Pauline W. Chen graduated from Harvard University and Northwestern University’s Feinberg School of Medicine and completed her surgical training at Yale University, the National Cancer Institute (National Institutes of Health), and UCLA, where she was most recently a faculty member. At Yale, she was the recipient of the Betsy Winters House Staff Teaching award and the George Longstreth Humanness Award for “most exemplifying empathy, kindness, and care in an age of advancing technology.” In 1999, she was named the UCLA Outstanding Physician of the Year.

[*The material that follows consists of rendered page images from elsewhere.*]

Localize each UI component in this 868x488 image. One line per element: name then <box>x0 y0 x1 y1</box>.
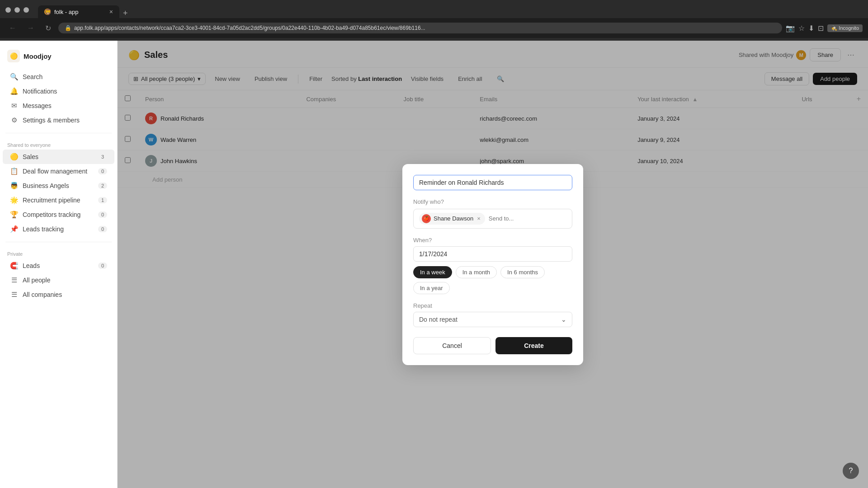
nav-reload-btn[interactable]: ↻ <box>42 22 55 34</box>
notify-label: Notify who? <box>413 198 572 205</box>
sidebar-item-messages[interactable]: ✉ Messages <box>3 99 114 113</box>
angels-count: 2 <box>98 183 107 189</box>
tab-title: folk - app <box>54 9 78 15</box>
leads-tracking-icon: 📌 <box>10 225 18 233</box>
modal-overlay[interactable]: Notify who? 🍎 Shane Dawson × When? In a … <box>118 41 868 488</box>
incognito-badge: 🕵 Incognito <box>827 24 863 32</box>
notify-send-input[interactable] <box>489 215 566 222</box>
notify-person-avatar: 🍎 <box>422 214 431 223</box>
dealflow-count: 0 <box>98 168 107 174</box>
sidebar-divider-2 <box>5 242 112 242</box>
reminder-title-input[interactable] <box>413 175 572 190</box>
sidebar-shared-section: 🟡 Sales 3 📋 Deal flow management 0 👼 Bus… <box>0 150 117 236</box>
sidebar-item-competitors[interactable]: 🏆 Competitors tracking 0 <box>3 207 114 222</box>
nav-back-btn[interactable]: ← <box>5 22 20 34</box>
extension-icon[interactable]: ⊡ <box>818 24 824 33</box>
cancel-button[interactable]: Cancel <box>413 337 491 354</box>
sidebar-item-leads[interactable]: 🧲 Leads 0 <box>3 258 114 273</box>
repeat-label: Repeat <box>413 302 572 309</box>
quick-btn-week[interactable]: In a week <box>413 266 452 278</box>
sidebar-item-recruitment[interactable]: 🌟 Recruitment pipeline 1 <box>3 193 114 207</box>
sales-icon: 🟡 <box>10 153 18 161</box>
download-icon[interactable]: ⬇ <box>808 24 814 33</box>
mail-icon: ✉ <box>10 102 18 110</box>
quick-btn-month[interactable]: In a month <box>456 266 497 278</box>
sidebar-item-search[interactable]: 🔍 Search <box>3 70 114 84</box>
nav-forward-btn[interactable]: → <box>24 22 38 34</box>
sidebar-search-label: Search <box>23 73 107 80</box>
sidebar-angels-label: Business Angels <box>23 182 94 189</box>
sidebar-item-all-people[interactable]: ☰ All people <box>3 273 114 287</box>
sidebar-sales-label: Sales <box>23 153 94 160</box>
bell-icon: 🔔 <box>10 87 18 95</box>
help-button[interactable]: ? <box>843 463 859 479</box>
active-tab[interactable]: 🦁 folk - app × <box>38 5 119 18</box>
win-close-btn[interactable] <box>5 7 11 13</box>
sidebar-messages-label: Messages <box>23 102 107 109</box>
sidebar-settings-label: Settings & members <box>23 117 107 124</box>
sidebar-item-sales[interactable]: 🟡 Sales 3 <box>3 150 114 164</box>
win-maximize-btn[interactable] <box>24 7 29 13</box>
sidebar-item-all-companies[interactable]: ☰ All companies <box>3 287 114 302</box>
window-controls[interactable] <box>5 7 29 13</box>
gear-icon: ⚙ <box>10 116 18 124</box>
address-bar[interactable]: 🔒 app.folk.app/apps/contacts/network/cca… <box>58 23 782 33</box>
lock-icon: 🔒 <box>65 25 71 31</box>
sidebar-item-dealflow[interactable]: 📋 Deal flow management 0 <box>3 164 114 178</box>
tab-close-btn[interactable]: × <box>109 8 113 15</box>
sidebar-top-section: 🔍 Search 🔔 Notifications ✉ Messages ⚙ Se… <box>0 70 117 127</box>
browser-toolbar-icons: 📷 ☆ ⬇ ⊡ 🕵 Incognito <box>786 24 863 33</box>
angels-icon: 👼 <box>10 182 18 190</box>
shared-section-header: Shared to everyone <box>0 137 117 150</box>
sidebar-item-angels[interactable]: 👼 Business Angels 2 <box>3 178 114 193</box>
recruitment-count: 1 <box>98 197 107 203</box>
repeat-value: Do not repeat <box>419 316 458 323</box>
reminder-modal: Notify who? 🍎 Shane Dawson × When? In a … <box>402 164 583 365</box>
sidebar-notifications-label: Notifications <box>23 88 107 95</box>
sidebar-item-settings[interactable]: ⚙ Settings & members <box>3 113 114 127</box>
sidebar-leads-tracking-label: Leads tracking <box>23 225 94 233</box>
address-text: app.folk.app/apps/contacts/network/ccaa7… <box>74 25 776 31</box>
browser-toolbar: ← → ↻ 🔒 app.folk.app/apps/contacts/netwo… <box>0 18 868 38</box>
bookmark-icon[interactable]: ☆ <box>798 24 805 33</box>
sidebar-item-leads-tracking[interactable]: 📌 Leads tracking 0 <box>3 222 114 236</box>
competitors-count: 0 <box>98 211 107 218</box>
quick-date-buttons: In a week In a month In 6 months In a ye… <box>413 266 572 294</box>
date-input[interactable] <box>413 246 572 262</box>
private-section-header: Private <box>0 246 117 258</box>
sidebar-all-companies-label: All companies <box>23 291 107 298</box>
quick-btn-6months[interactable]: In 6 months <box>500 266 545 278</box>
notify-tag-shane: 🍎 Shane Dawson × <box>419 213 485 225</box>
leads-count: 0 <box>98 263 107 269</box>
sidebar-leads-label: Leads <box>23 262 94 269</box>
notify-box: 🍎 Shane Dawson × <box>413 209 572 229</box>
new-tab-btn[interactable]: + <box>119 9 132 18</box>
win-minimize-btn[interactable] <box>14 7 20 13</box>
dealflow-icon: 📋 <box>10 167 18 175</box>
brand-name: Moodjoy <box>24 52 52 60</box>
sidebar-divider-1 <box>5 133 112 133</box>
camera-icon: 📷 <box>786 24 795 33</box>
leads-tracking-count: 0 <box>98 226 107 232</box>
sidebar-item-notifications[interactable]: 🔔 Notifications <box>3 84 114 99</box>
tab-favicon: 🦁 <box>44 9 51 15</box>
brand-avatar: 🟡 <box>7 50 20 62</box>
main-content: 🟡 Sales Shared with Moodjoy M Share ⋯ ⊞ … <box>118 41 868 488</box>
search-icon: 🔍 <box>10 73 18 81</box>
sidebar: 🟡 Moodjoy 🔍 Search 🔔 Notifications ✉ Mes… <box>0 41 118 488</box>
quick-btn-year[interactable]: In a year <box>413 282 450 294</box>
sales-count: 3 <box>98 154 107 160</box>
browser-tabs: 🦁 folk - app × + <box>33 2 863 18</box>
create-button[interactable]: Create <box>495 337 572 354</box>
repeat-select[interactable]: Do not repeat ⌄ <box>413 312 572 327</box>
all-people-icon: ☰ <box>10 276 18 284</box>
notify-tag-remove-btn[interactable]: × <box>477 215 481 222</box>
browser-chrome: 🦁 folk - app × + ← → ↻ 🔒 app.folk.app/ap… <box>0 0 868 41</box>
sidebar-all-people-label: All people <box>23 277 107 284</box>
leads-icon: 🧲 <box>10 262 18 270</box>
sidebar-recruitment-label: Recruitment pipeline <box>23 197 94 204</box>
sidebar-private-section: 🧲 Leads 0 ☰ All people ☰ All companies <box>0 258 117 302</box>
sidebar-competitors-label: Competitors tracking <box>23 211 94 218</box>
when-label: When? <box>413 237 572 244</box>
all-companies-icon: ☰ <box>10 291 18 299</box>
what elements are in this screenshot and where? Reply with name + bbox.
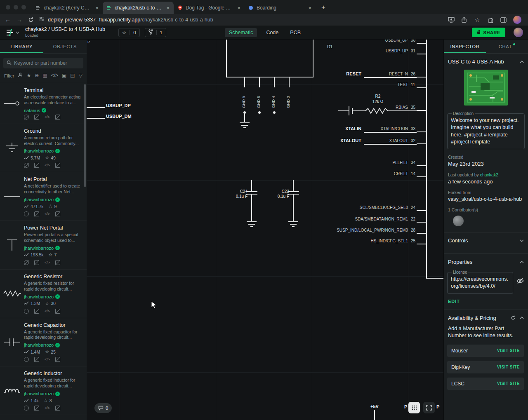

Dr. Chen’s first nationally published piece, “Dead Enough? The Paradox of Brain Death,” appeared in the Fall 2005 issue of The Virginia Quarterly Review and was a finalist for a 2006 National Magazine Award. Her writing has subsequently appeared in The New York Times, The New York Times Sunday Magazine, The New York Times Book Review, and Self Magazine. She was the 2005 co-winner of the Staige D. Blackford Prize for Nonfiction and a finalist for the 2002 Kirkwood Prize for Fiction. Dr. Chen’s critically acclaimed first book, Final Exam: A Surgeon’s Reflections on Mortality (Knopf 2007) was a New York Times bestseller and is being translated and sold in almost a dozen countries around the world.